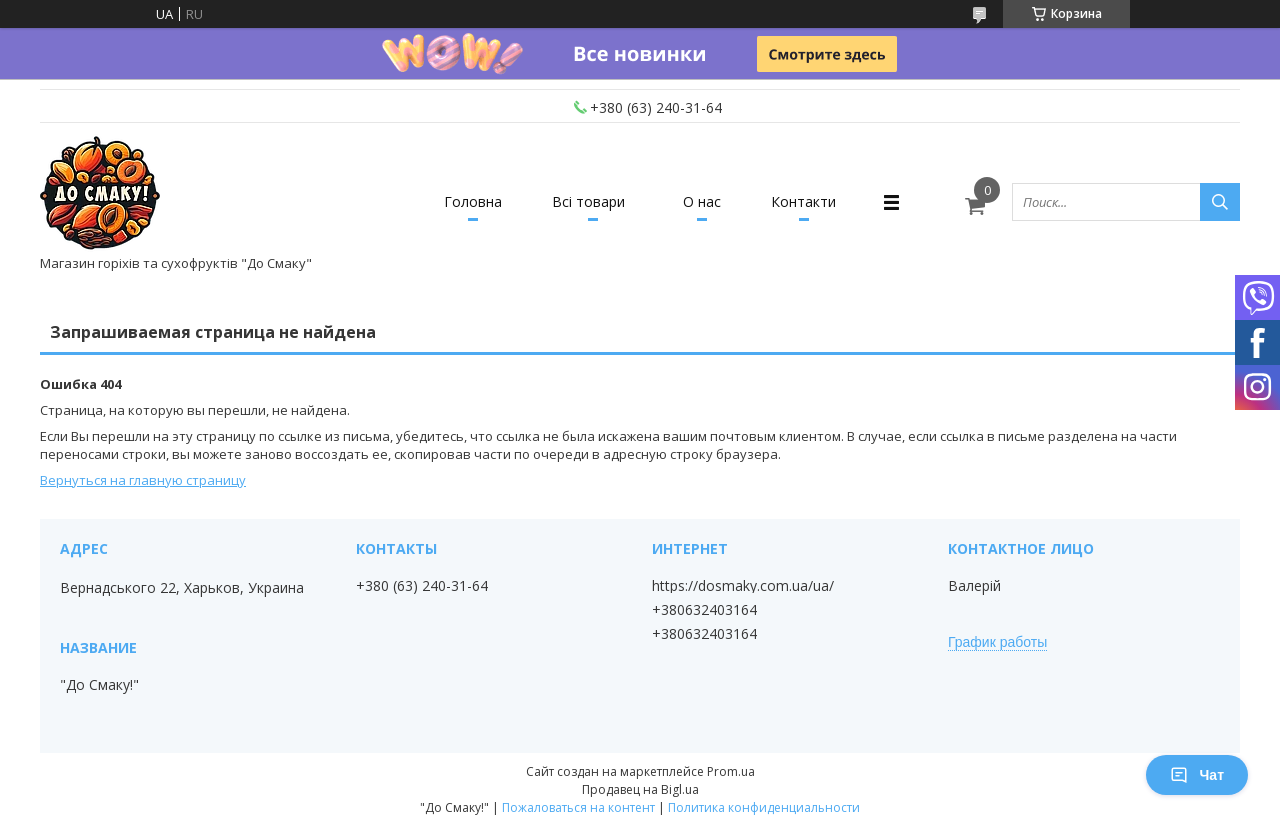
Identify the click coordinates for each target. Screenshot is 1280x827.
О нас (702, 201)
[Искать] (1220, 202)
--
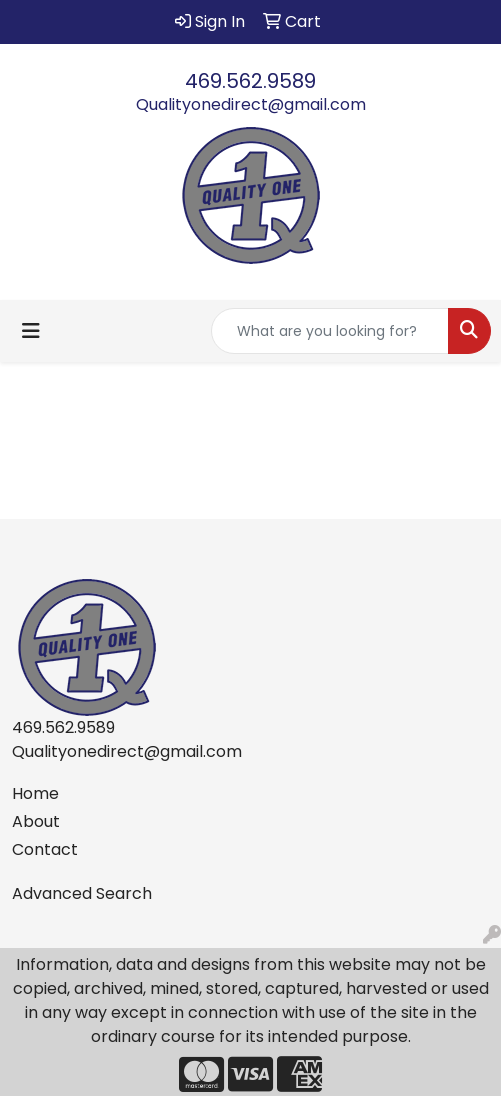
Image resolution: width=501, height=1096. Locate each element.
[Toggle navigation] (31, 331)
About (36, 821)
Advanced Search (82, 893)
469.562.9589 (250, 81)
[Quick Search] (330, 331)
--
▶ _WORK REQUEST_: Work through the records above. Copy every line with the string "each".

▶ _WRITTEN ANSWER_:
Identify the click coordinates for each target. Screenshot is 1280x827.
Image resolution: width=501, height=1096. Locate each element.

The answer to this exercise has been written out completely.